Token utility refers to the use cases that have been built for a token. BNB’s utility, for example, includes powering the Binance (BNB) Chain, paying transaction fees and receiving trading fee reductions on the BNB Chain, and acting as a community utility token on the BNB Chain ecosystem. Users can also make additional cash by staking BNB with various products inside the network. Tokens have numerous applications. Governance tokens enable token holders to vote on protocol updates. Stablecoins are intended to be used as a form of currency. In contrast, security tokens represent financial assets. For example, during an Initial Coin Offering (ICO), a corporation could issue tokenized shares, offering the holder ownership rights and dividends.

Analyzing token distribution 

Aside from quantity and demand, how tokens are allocated is critical. Individual investors and large institutions behave differently. Knowing what types of entities possess a token might provide information into how they are likely to trade their tokens, which will affect the token’s value. 

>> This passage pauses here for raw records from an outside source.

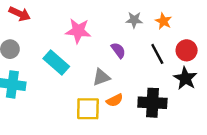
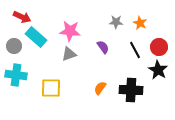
cyan rectangle: (56, 63) -> (36, 37), moved
gray triangle: (101, 77) -> (69, 54), moved
orange semicircle: (115, 100) -> (100, 88), turned 152
yellow square: (88, 109) -> (51, 88), moved

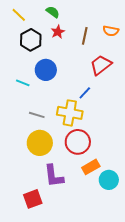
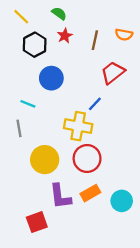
cyan line: (23, 83) -> (28, 104), moved
gray line: (37, 115) -> (19, 128), moved, turned 63
orange rectangle: (91, 167) -> (90, 193), moved

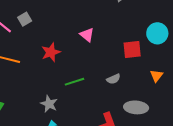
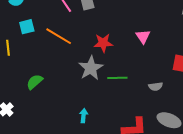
gray star: (49, 104) -> (91, 68), moved, size x1.4

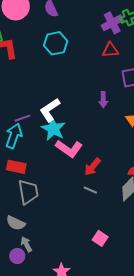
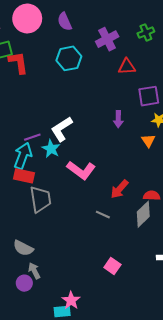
purple cross: (112, 23) -> (107, 39), moved
cyan star: (53, 129) -> (51, 149), moved, size x0.7
red rectangle: (16, 167) -> (24, 176), moved
red arrow: (92, 167) -> (119, 189), moved
gray trapezoid: (28, 192) -> (40, 199), moved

Tokens are generally launched and distributed in two ways: fair launches and pre-mining launches. There is no early access or private allocations before a coin is produced and distributed to the public in a fair launch. This category includes cryptocurrencies such as Bitcoin and Dogecoin. Pre-mining, on the other hand, permits a portion of the cryptocurrency to be minted and allocated to a select group before it is made available to the general public. Two instances of this type of token distribution are Ethereum and BNB. In general, you should consider how evenly a token is distributed. A few major organisations holding a disproportionate amount of a token are often regarded as riskier. 

Examining token burns

Many cryptocurrencies frequently burn tokens, which means they are permanently removed from circulation. Coin-burning, for example, is used by BNB to remove coins from circulation and reduce the overall quantity of its token. With 200 million BNB pre-mined, the total supply of BNB as of June 2022 is 165,116,760. BNB will continue to burn coins until 50% of the overall supply is destroyed, reducing BNB’s total supply to 100 million BNB. Similarly, Ethereum began burning ETH in 2021 in order to limit its overall supply. Deflation occurs when the supply of a token is reduced. Inflationary behaviour occurs when the supply of a token continues to grow. 

Incentive mechanisms

A token’s incentive mechanism is crucial. How a token incentivizes participants to ensure long-term sustainability is at the center of tokenomics. How Bitcoin (BTC) designs its block subsidy and transaction fees is a perfect illustration of an elegant model. The Proof of Stake mechanism is another validation method that is gaining prevalence. This design lets participants lock their tokens in order to validate transactions. Generally, the more tokens are locked up, the higher the chance to be chosen as validators and receiving rewards for validating transactions. It also means that if validators try to harm the network, the value of their own assets will be placed at risk. These features incentivize participants to act honestly and keep the protocol robust. 

What’s next for tokenomics

Tokenomics has progressed dramatically since the creation of the Bitcoin network’s genesis block in 2009. Many other tokenomics models have been investigated by developers. There have been both achievements and setbacks. The tokenomics concept that underpins Bitcoin has withstood the test of time. Others have failed due to inadequate tokenomics designs. Non-fungible tokens (NFTs) offer a tokenomics paradigm that is built on digital scarcity. The tokenization of traditional assets such as real estate and artworks may lead to new tokenomics developments in the future.